朝阳居然,没了?昨日还在教导着她去了霍跋之后不要忘记,她是元熙的公主,还记得那张低眉顺目的脸,可是怎么会发生这种事情,她最疼爱的孙女……
太后无法形容此刻的心情,就好像是自己的血肉被生生的挖去一块,痛心。
两名侍卫带着那被捆绑住的女子上了大殿,朝夕一下子栽倒在冰冷坚硬的阶梯上,愤恨的看着那敞开的宫门,最里头,坐着这个元熙最高贵的女人。
纳兰夙华从她的身边走过,连冰冷的眼神都没有施舍给她一个。
“太后。”
缓缓睁开眼来,纳兰夙华看着那有些疲倦的神情,心中一动。
“朝阳的尸身,可找到了?”她的声音有一丝沙哑,然而,男子只是淡淡的摇了摇头。
摔进了万丈深渊?!是啊,怎么可能找得到呢,她连自己孙女的最后一面都没见到,往后,还有谁能陪她一起听曲,一起看戏?
“芝书也去了?”
“嗯。”
看着那毫无犹豫的表情,太后终于叹了口气,而后将目光缓缓的移到外面的台阶上,那捆绑住的狼狈女子,“将她,给哀家拖上来!”
恶狠狠的语气,与平日里最擅隐忍的太后大不相同。
一名侍卫立刻毫不留情的将跪在地上的朝夕拖进了大殿,她的膝盖在地上被磨出了血,可是大殿上其他的人,就好像没有看见一般。
“唔唔唔……”她的喉咙干涩疼痛,说不出半个字来。
“这是……”太后疑惑的目光看向一旁的男子,纳兰夙华只是冷哼一声,“一路上谩骂不已,着实没有公主之风,本王以为,这声音不要也罢!”

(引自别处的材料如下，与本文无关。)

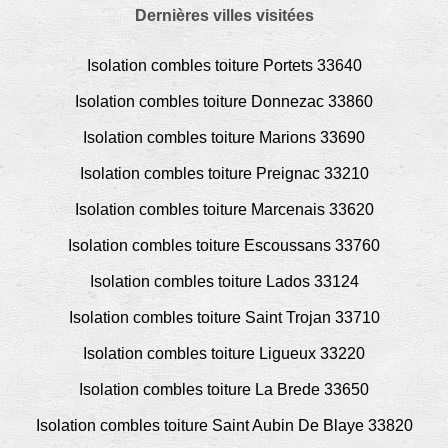
Dernières villes visitées
Isolation combles toiture Portets 33640
Isolation combles toiture Donnezac 33860
Isolation combles toiture Marions 33690
Isolation combles toiture Preignac 33210
Isolation combles toiture Marcenais 33620
Isolation combles toiture Escoussans 33760
Isolation combles toiture Lados 33124
Isolation combles toiture Saint Trojan 33710
Isolation combles toiture Ligueux 33220
Isolation combles toiture La Brede 33650
Isolation combles toiture Saint Aubin De Blaye 33820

“哼,不要便不要了,只要留着一条命嫁去霍跋便可!”太后的手掌拍在了那朱红色的木椅上,朝夕的眼角挂着泪,可是目中依旧是那怨毒的光芒。
太后只觉得自己的手有些颤抖,多想亲手挖掉那对眼睛!那是她的亲妹妹啊,朝夕怎么能如此狠心,对她的妹妹下手?!她不配为元熙的公主!
“唔唔唔……”朝夕不断的摇着的头,可是殿上已经无人再看她一眼。
“把她洗干净了,霍跋太子什么时候要,就送过去。”太后的话没有一丝的温度,她不耐的挥了挥手,侍卫便将那反抗着的女子拖了下去。
大殿之内只剩下纳兰夙华与太后两人,男子正要离开,就被太后喊住了,“华儿……”
纳兰夙华回过头来,就看见了太后眼中的迟疑,“你,真的打算迎娶慧平郡君?”她始终有一点顾虑,当然,太后知道不论自己说什么,他都不会改变决定。
男子只是淡淡的看了她一眼,嘴角却扬起了一丝弧度,转过身去不再看她一眼,便离开了太后的视线。
……
“慧平郡君,娘娘有请。”与此同时,宫里来了人,将古雅带到了贤妃的宫殿里。
那美丽的妇人雍容华贵,垂着眼淡淡的饮着茶,而大厅之中,站着那清秀的女子,时间一分一秒的过去了,可是妇人始终没有抬起眼来。
她时不时用手抚着额头,时不时叹着气,而古雅只是安静的站着,不知不觉,已经一个时辰过去了。贤妃的眼角撇着厅中那安静的女子,嘴角却扬起了冷笑,亏她一个时辰也站得下来,看来,古雅已经打定了注意要缠着华儿。
“哎……”轻叹了一口气,贤妃皱着眉头抬起眼来,对上那平静的双眸后顿时有些惊讶,“这,慧平郡君是何时来的,怎么没有人通报本宫?”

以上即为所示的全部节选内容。